So I came into this project thinking it would be half an hour of clever regexps, and that's it.

Oh noes, there's Builders

In theory, I love builders. SwiftUI may not be my favorite way to build UIs, but it's fun and it works. Ditto for Ktor's HTML/CSS DSLs.

For regular expressions though... to me they fail to capture (haha) the mechanics, and will work only for relatively simple expressions.

let regex = Regex {
    "$"
    Capture {
      OneOrMore(.digit)
      "."
      Repeat(.digit, count: 2)
    }
    Anchor.endOfLine
}

This is equivalent to \$([0-9]+\.[0-9][0-9])$ I guess, and it's actually an example of why the DSL system is easier: $ and . have meaning in regexps and have to be escaped. It makes that line totally undecipherable for most newcomers.
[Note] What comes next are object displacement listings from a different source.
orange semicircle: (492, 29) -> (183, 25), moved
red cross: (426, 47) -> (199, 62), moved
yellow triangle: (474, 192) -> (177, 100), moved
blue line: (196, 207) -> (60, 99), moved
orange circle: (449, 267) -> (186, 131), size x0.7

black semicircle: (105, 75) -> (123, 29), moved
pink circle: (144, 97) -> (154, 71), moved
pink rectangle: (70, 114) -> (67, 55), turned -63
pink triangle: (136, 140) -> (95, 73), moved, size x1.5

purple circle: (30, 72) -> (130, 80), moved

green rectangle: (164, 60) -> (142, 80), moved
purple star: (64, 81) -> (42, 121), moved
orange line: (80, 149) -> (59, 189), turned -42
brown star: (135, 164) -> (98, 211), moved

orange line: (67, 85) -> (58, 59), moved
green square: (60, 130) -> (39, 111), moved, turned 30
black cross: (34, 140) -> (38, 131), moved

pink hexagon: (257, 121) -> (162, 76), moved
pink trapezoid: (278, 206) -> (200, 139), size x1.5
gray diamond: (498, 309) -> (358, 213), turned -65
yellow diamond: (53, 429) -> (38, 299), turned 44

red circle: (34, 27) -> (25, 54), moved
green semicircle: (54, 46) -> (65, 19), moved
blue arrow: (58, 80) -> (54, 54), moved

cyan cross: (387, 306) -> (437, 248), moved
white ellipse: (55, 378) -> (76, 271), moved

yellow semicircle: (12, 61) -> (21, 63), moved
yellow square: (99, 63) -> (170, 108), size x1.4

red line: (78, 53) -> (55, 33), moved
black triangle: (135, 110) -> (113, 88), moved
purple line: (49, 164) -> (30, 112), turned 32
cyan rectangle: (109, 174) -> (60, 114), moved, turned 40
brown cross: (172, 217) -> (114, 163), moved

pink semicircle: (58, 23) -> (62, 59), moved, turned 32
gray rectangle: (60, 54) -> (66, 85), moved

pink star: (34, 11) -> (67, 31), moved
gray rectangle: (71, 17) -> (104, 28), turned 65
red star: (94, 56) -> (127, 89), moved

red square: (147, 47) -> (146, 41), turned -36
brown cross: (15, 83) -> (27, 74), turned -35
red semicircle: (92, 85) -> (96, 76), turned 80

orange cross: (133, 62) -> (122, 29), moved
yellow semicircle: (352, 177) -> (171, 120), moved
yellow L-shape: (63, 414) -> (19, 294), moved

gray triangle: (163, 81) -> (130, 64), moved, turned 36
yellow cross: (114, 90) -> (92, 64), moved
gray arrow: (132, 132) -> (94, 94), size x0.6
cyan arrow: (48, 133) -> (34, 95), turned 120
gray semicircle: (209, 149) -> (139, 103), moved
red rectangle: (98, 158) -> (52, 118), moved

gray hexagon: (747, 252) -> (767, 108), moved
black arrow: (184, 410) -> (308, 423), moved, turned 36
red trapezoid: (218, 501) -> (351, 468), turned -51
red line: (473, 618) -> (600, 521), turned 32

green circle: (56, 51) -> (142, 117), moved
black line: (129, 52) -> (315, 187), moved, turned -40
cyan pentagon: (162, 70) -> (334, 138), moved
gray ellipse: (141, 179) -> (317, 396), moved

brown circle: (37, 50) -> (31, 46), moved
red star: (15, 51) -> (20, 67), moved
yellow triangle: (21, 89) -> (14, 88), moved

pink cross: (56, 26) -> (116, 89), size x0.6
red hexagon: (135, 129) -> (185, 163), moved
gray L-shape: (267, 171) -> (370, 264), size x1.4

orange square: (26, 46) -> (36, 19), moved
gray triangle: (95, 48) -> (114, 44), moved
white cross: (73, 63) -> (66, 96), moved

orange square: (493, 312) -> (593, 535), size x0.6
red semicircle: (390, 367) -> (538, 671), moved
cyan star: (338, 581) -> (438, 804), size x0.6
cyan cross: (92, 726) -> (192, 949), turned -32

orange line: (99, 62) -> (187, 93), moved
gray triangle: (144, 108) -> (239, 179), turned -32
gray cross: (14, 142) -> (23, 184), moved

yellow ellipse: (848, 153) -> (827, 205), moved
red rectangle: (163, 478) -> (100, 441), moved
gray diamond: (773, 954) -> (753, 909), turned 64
Let's set aside the fact that nesting too many builders leads to incredibly long type inference (when it doesn't fail) and compile time. It comes with the territory, SwiftUI afficionados will tell you.

Let's also set aside the compactness of the regexps versus the DSL type because it's irrelevant to the point. In any language, you can write your code as compact and illegible as you like, it doesn't mean it's better. The tradeoffs you choose for your project in terms of inclusiveness (towards more junior members, or at least with regard to the tech stack you are using), and maintainability (look at you being all clever and writing some l33tk0d3 that you won't be able to debug in 6 months time... I learned that lesson a while ago and have decided that in most cases, readability is better than cleverness).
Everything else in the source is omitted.